_Action item:_ What lines in the data below mention the string "bounding"? Copy them out.

____ Records supplied

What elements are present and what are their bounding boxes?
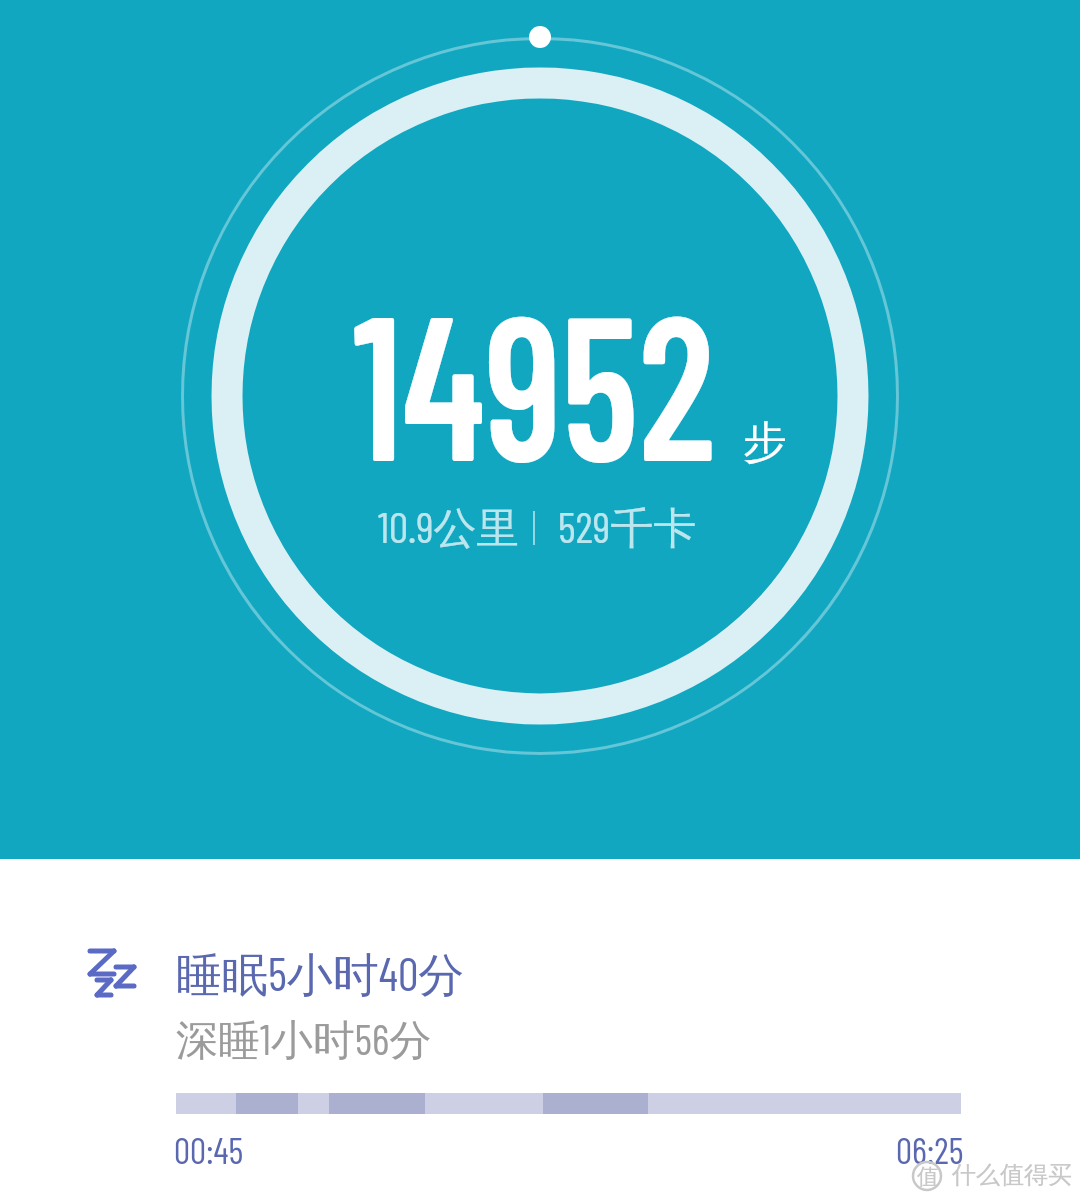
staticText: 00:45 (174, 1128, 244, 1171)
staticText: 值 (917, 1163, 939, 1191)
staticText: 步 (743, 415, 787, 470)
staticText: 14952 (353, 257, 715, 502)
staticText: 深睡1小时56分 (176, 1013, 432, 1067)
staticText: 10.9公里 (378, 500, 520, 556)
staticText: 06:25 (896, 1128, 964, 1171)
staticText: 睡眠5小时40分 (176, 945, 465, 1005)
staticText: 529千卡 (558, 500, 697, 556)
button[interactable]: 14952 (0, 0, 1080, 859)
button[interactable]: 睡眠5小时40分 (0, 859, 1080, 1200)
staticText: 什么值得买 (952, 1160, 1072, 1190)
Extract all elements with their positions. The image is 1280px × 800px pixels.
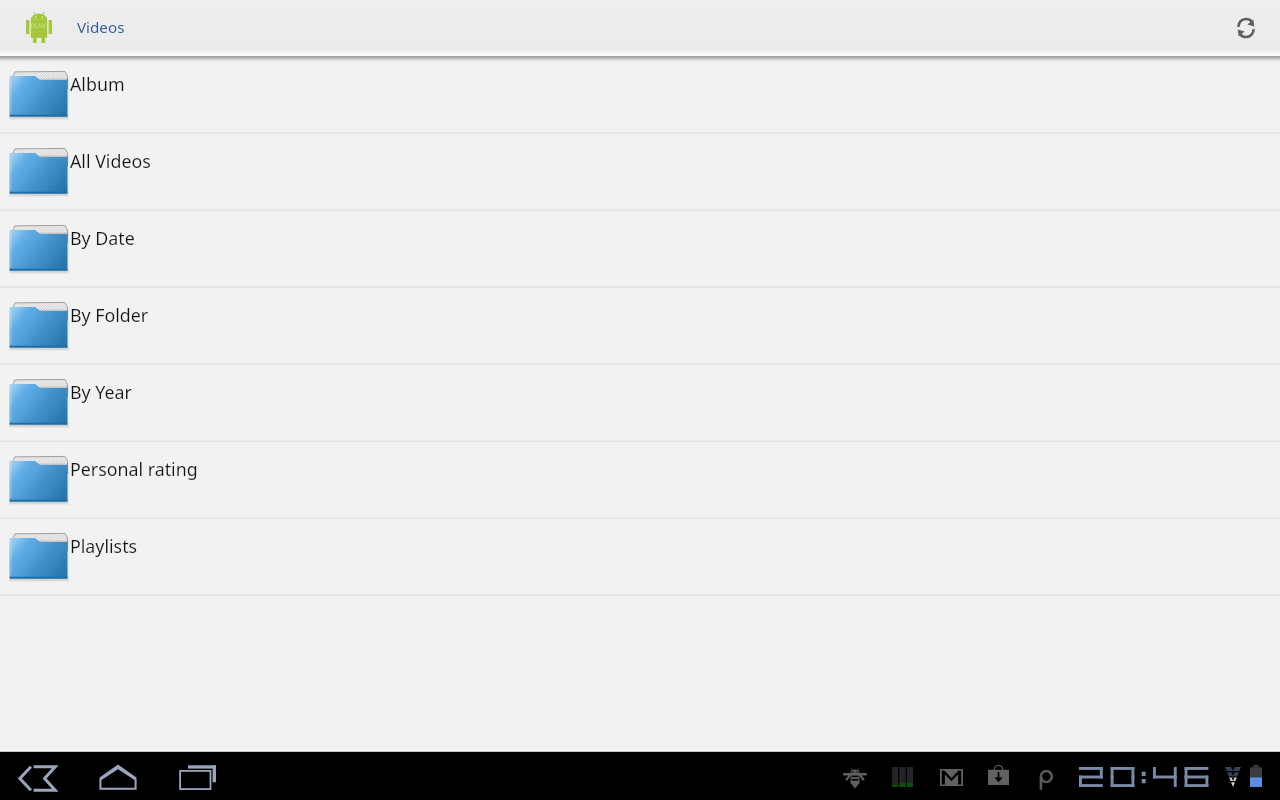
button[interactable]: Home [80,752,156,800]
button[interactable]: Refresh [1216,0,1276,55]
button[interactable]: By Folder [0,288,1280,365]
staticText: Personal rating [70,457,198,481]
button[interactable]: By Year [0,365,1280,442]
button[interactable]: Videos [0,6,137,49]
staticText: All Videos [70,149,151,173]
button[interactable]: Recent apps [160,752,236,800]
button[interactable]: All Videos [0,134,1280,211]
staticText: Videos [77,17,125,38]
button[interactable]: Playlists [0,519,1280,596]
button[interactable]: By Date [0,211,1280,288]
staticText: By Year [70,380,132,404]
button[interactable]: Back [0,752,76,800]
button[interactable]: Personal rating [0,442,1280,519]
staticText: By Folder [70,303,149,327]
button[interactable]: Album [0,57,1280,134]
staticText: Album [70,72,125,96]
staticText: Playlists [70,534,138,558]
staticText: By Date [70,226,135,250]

________
____ Records supplied

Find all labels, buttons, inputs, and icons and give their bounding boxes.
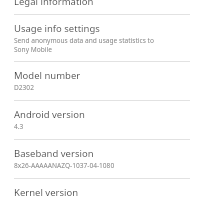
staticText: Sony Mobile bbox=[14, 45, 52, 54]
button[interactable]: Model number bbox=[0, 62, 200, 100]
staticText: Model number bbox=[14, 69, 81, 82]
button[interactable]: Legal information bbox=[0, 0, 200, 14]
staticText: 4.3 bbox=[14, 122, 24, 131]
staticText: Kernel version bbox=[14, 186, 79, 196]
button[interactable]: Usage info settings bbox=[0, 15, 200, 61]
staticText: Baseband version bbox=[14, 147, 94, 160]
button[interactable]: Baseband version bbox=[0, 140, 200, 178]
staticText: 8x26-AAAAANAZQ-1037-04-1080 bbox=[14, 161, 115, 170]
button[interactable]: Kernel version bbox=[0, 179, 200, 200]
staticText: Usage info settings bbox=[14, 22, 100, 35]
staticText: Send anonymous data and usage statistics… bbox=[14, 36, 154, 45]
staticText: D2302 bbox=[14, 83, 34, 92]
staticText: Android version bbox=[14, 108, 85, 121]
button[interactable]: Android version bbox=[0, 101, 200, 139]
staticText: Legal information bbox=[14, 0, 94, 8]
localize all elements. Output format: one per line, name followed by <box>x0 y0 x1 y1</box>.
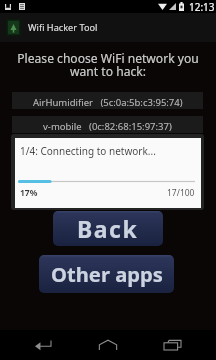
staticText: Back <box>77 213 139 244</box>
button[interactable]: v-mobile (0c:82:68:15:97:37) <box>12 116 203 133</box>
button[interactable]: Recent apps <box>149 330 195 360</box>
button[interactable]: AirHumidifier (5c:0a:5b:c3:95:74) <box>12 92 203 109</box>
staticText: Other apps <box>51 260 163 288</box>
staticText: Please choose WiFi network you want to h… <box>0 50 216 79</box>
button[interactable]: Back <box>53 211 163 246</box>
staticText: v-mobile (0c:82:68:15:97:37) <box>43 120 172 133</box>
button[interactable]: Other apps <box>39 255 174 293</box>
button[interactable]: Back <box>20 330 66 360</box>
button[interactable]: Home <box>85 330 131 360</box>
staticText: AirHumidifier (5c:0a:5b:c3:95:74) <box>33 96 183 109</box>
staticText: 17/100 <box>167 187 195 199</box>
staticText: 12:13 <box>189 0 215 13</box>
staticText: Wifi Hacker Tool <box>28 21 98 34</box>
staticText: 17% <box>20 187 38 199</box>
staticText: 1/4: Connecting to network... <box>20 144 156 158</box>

________

_Output for this exercise:_
What elements are present and what are their bounding boxes?
Find all labels, buttons, inputs, and icons and give their bounding boxes.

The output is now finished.